Migration and invasion suppression in decorin silenced cell lines. A, Cell motility through uncoated filters (migration) was measured 22 h after plating. The migrating cells were fixed, stained, and photographed as described in materials and methods. Each panel represents one representative field of five from duplicate filters of three experiments. B, Migrated cells in each one of the five fields of duplicate filters were counted, numbers represent mean ± SD of three experiments. C, Cells that invaded across the Matrigel™ layer were fixed, stained, and photographed. Each panel represents one representative field of five from duplicate filters of three experiments. D, Migrated and invaded cells in five fields of duplicate filters were counted and % invasion was calculated as described in materials and methods.

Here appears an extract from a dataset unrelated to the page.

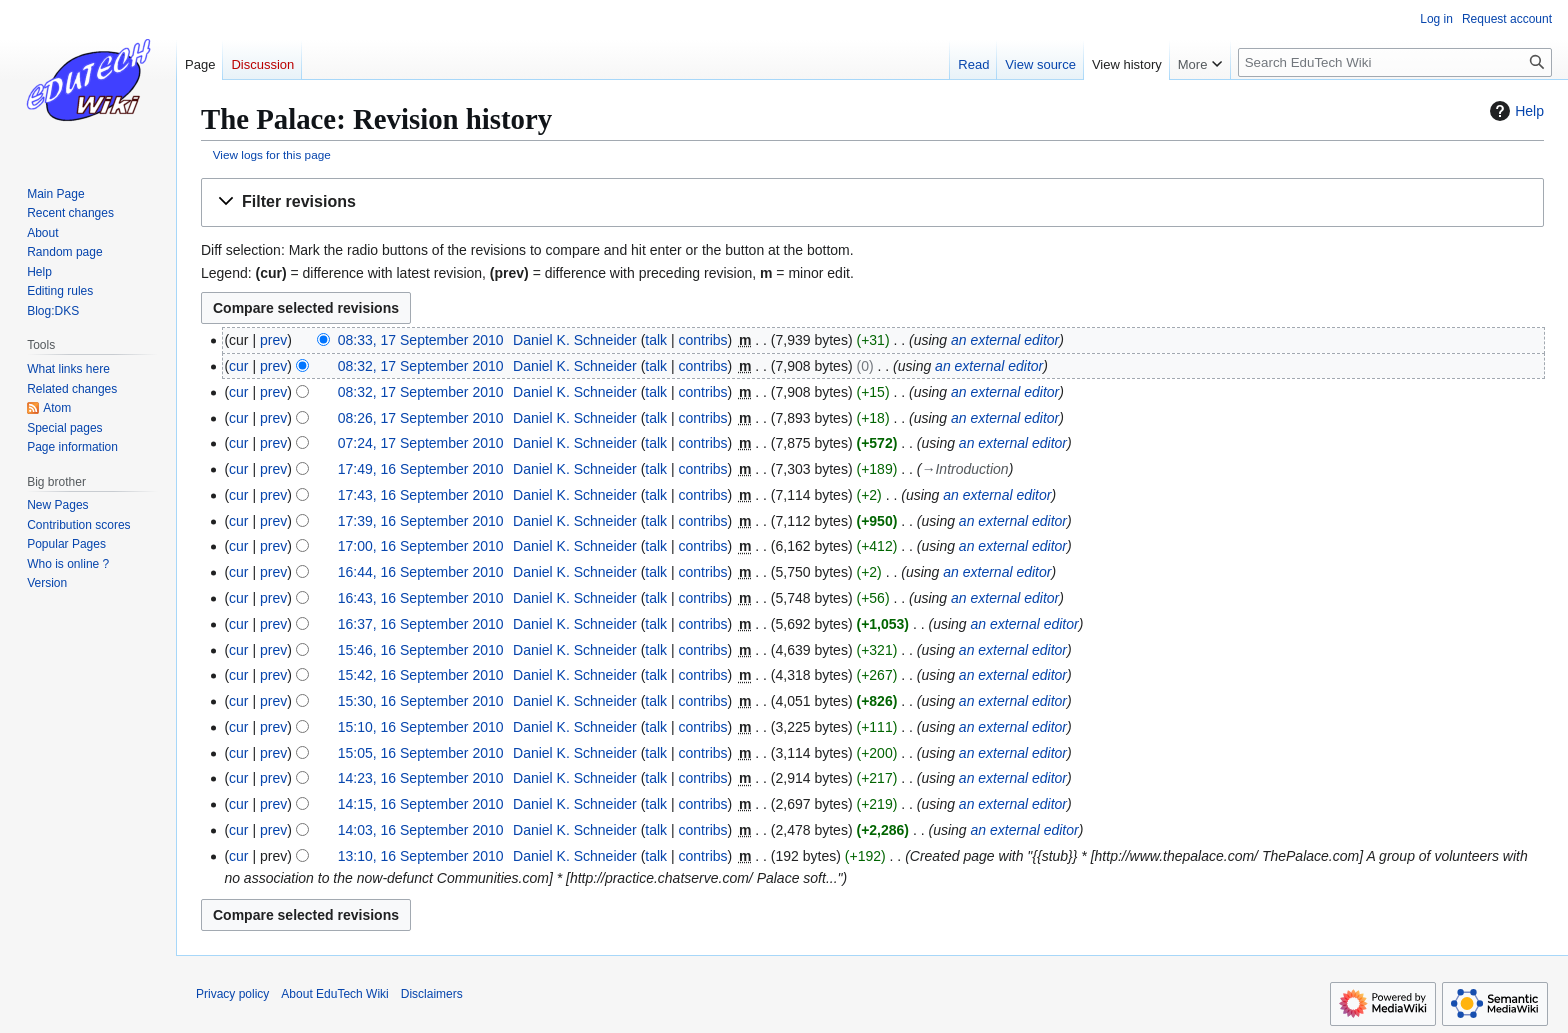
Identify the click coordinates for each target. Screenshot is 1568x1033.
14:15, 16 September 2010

Numbers represent mean ± SD of three individual experiments. ** p < 0.01, *** p < 0.001 compared to respective controls.

Figure 4

Reduced IL-8 production in decorin Silenced DOK and SCC25. A, RNA was extracted from WT, control and decorin silenced DOK and SCC-25 cells and cDNA was subjected to quantitative RT-PCR, normalized IL-8 expression from one representative experiment of three. B, Cells were cultured and IL-8 was measured in 24 h culture supernatants using ELISA. Data are presented as mean ± SD of three replicates of one representative experiment of four. ** p < 0.01, *** p < 0.001 compared to respective controls.

Figure 5

Migration and invasion suppression rescued by addition of IL8 in decorin silenced cell lines. Decorin silenced DOK and SCC-25 cells were cultured with 2.5 ng/ml of recombinant human IL-8 (R&D Systems, Minneapolis, MN) or conditioned medium (CM) from respective wild type cell lines for 24 h prior to migration and invasion assay. A, Cell motility through uncoated filters (migration) was measured 22 h after plating. The migrating cells were fixed, stained, and photographed as described in materials and methods. A, Migrated cells in each one of the five fields of duplicate filters were counted, numbers represent mean ± SD of three experiments. B, Cells that invaded across the Matrigel™ layer were fixed, stained, and photographed. Migrated and invaded cells in five fields of duplicate filters were counted and % invasion was calculated as described in materials and methods. Numbers represent mean ± SD of three individual experiments. * p < 0.05, ** p < 0.01, *** p < 0.001 compared to respective controls.

Figure 6

Nuclear Decorin associates with EGFR. Nuclear lysates were extracted from DOK and SCC-25 cells and were immunoprecipitated (IP) with decorin antibody. Immunocomplexes were subjected to SDS-PAGE and were analysed by immunoblotting (IB) with anti-decorin and anti-EGFR antibodies.